On being ... a conformist?

By Ingrid Sapona

Things are not always as they seem. That’s a maxim I often remind myself of when I’m trying to make sense of others’ behaviour or actions. I’ve never questioned whether things are what they seem when trying to make sense of my own behaviour, however, because I figure I know what’s real when it comes to me.

I have a very small mailbox and I get lots of mail. I often have to yank it out, sometimes even needing two hands to pull it. When that’s the case, I usually leave the mailbox key (which is attached to my key chain) in the lock as I struggle with the mail. One day last fall I was so preoccupied with the struggle that I didn’t realize I had left my keys in the mailbox lock until I got up to my apartment and wanted to open the door.

About a month later, I went downtown one morning for a few meetings. As I put on my coat after my first meeting, I checked my pocket for my keys. I panicked when they weren’t there. I looked through my purse and briefcase but they weren’t there either. I couldn’t have dropped them, I reasoned, because I’d have heard them.

After mentally retracing my steps, I remembered I had stopped to get my mail that morning and I had struggled to get it out. That’s when I realized I probably left them hanging in the mailbox lock again. This time, however, the incident was cause for alarm because at least two hours had passed and the mailboxes are labeled by apartment number. Anyone finding the keys could easily have helped themselves to whatever they wanted from my apartment.

I phoned the superintendent immediately. Thankfully, she found them. Aside from the obvious reasons for concern about someone getting into the apartment, that second incident raised deeper concerns about whether it was a sign of an emerging forgetfulness.

In November I lost a pair of gloves. When I discovered they weren’t in my jacket pockets, I tried to figure out the last time I had them. I was pretty sure I’d worn them when I ran errands the Saturday before. I called or went back to each place I’d been, in hopes they’d been turned in. No such luck.

They weren’t particularly valuable gloves, but they matched the jacket quite well. Clearly, I needed to accept that they were gone. I decided the “lesson” in this was about letting go of things. But, deep down, I worried about whether the loss of the gloves was yet another sign of increased forgetfulness.

At that point, I temporarily switched to wearing another coat. As soon as I found new gloves, however, I happily went back to wearing the jacket.

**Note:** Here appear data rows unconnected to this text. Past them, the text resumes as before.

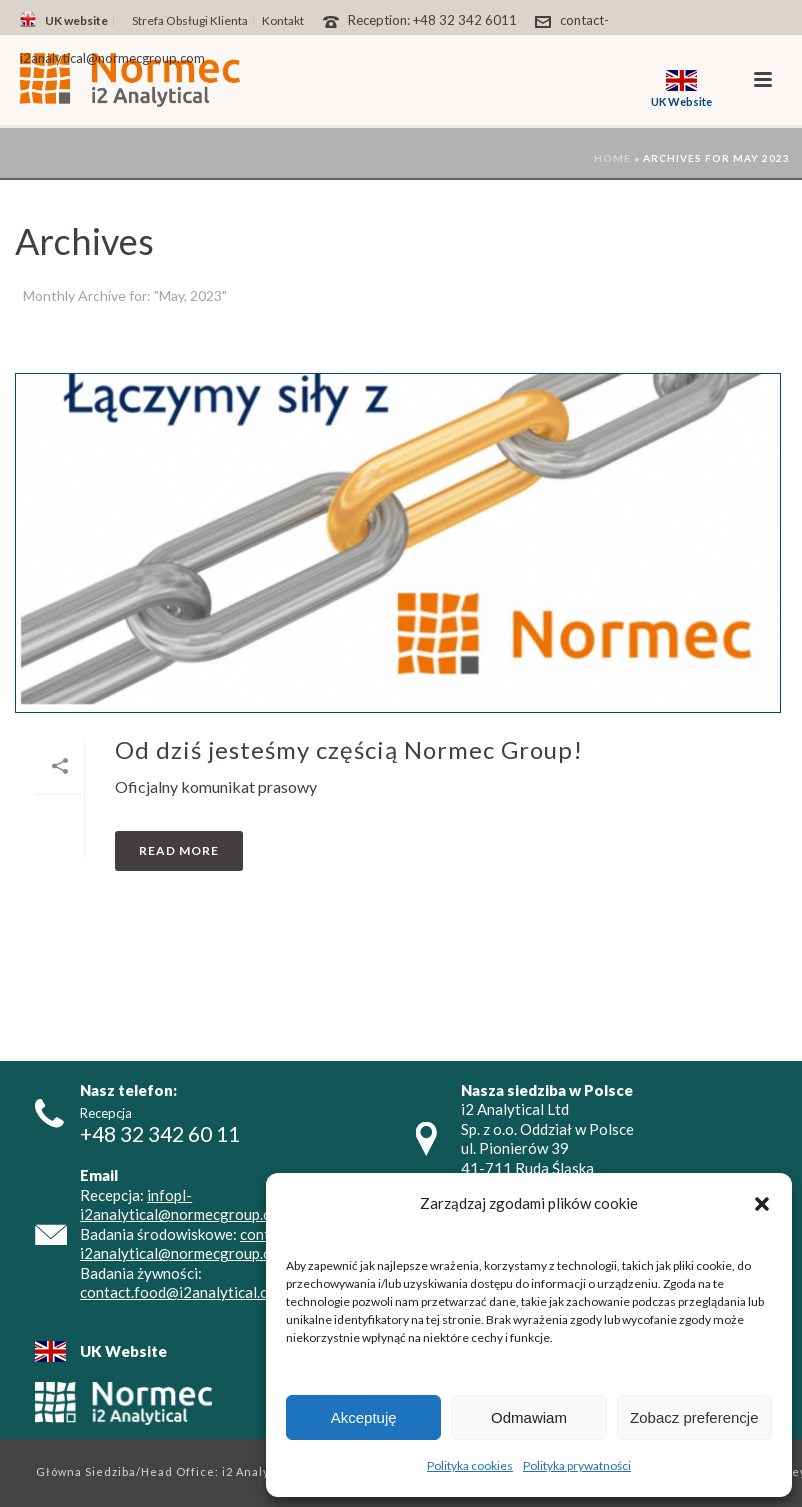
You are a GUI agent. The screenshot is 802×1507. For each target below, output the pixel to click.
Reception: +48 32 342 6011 (432, 20)
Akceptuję (364, 1417)
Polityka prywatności (577, 1465)
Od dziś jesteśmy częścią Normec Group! (349, 749)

It’s a warm fleece one from my sail club.

A few days later I was wearing the jacket while driving. As I had my hands on the steering wheel, out of the corner of my eye I noticed the club logo on the left sleeve. I didn’t remember ever seeing it there. In fact, I could have sworn the logo was on the front lapel. But, there it as on the left sleeve.

Another day, while I was talking to a friend, I noticed that the drawstring at the bottom of the jacket was pulled tight. That seemed odd because I never liked it drawn in because the toggle on it sometimes bruises my thigh. I was so distracted by the taut drawstring that I was unable to concentrate on the conversation. All I could think of was, “oh my God, I must be fidgeting with the drawstring and I don’t even realize it!”

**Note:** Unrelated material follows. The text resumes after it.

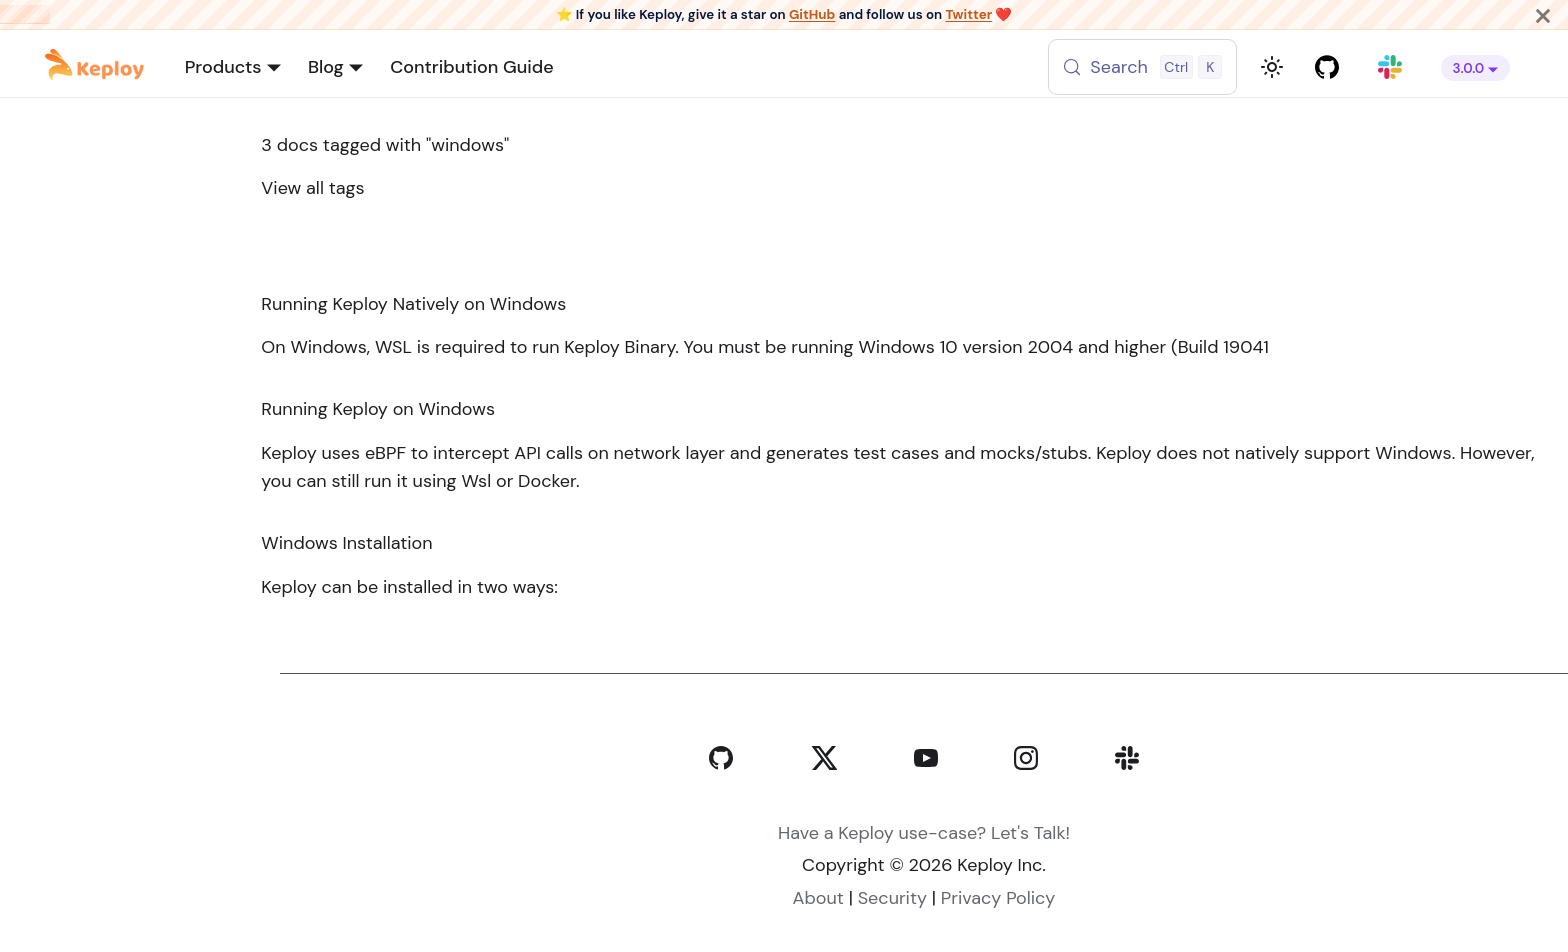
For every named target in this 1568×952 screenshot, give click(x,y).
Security (892, 898)
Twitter (968, 14)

On their own these incidents were inconsequential. But, taken together, the evidence was mounting that – at a minimum – I’m not particularly present to the moment or, worse, that I’m becoming oblivious to things. (How could I have never noticed the logo on the sleeve? I’m one of the most observant people I know!)

A couple weeks after that, as I was leaving an event at the sail club, I was putting on my jacket when a member asked me if it was mine. Figuring he was teasing me, I assured him it was. He then went on, “I’ve got one just like it and at a club party a few Saturdays ago, someone took mine.” I was at that party. Then he added, “when I put on my jacket that night I discovered gloves in the pockets.” You guessed it – I had taken his by mistake and he had mine – along with my gloves.

I was tremendously relieved when I got my jacket and I saw that the logo was on the lapel, the drawstring at the bottom was wonderfully loose, and my gloves were in the pockets where they belong. In other words, physical proof I’m not losing it.

On the way home that day I started thinking about how I had come to convince myself that these incidents might mean I’m losing it. I had taken reality – leaving my keys in the mailbox, having gloves go missing, seeing a logo where I’d never seen one before, etc. – and, since I couldn’t conceive of any alternative explanations, I came to a conclusion (that I’m losing it) that conformed to “reality” (or so I thought).

This realization made me wonder how many times I’ve taken “facts” and misinterpreted them, all the while thinking my conclusion incontrovertibly conformed to “reality”. Plenty of times, I suspect. So many, in fact, maybe I’ve coined a new meaning for the term: conformist! Quite a thought… Guess I should be reminding myself a bit more of that maxim – things aren’t always as they seem.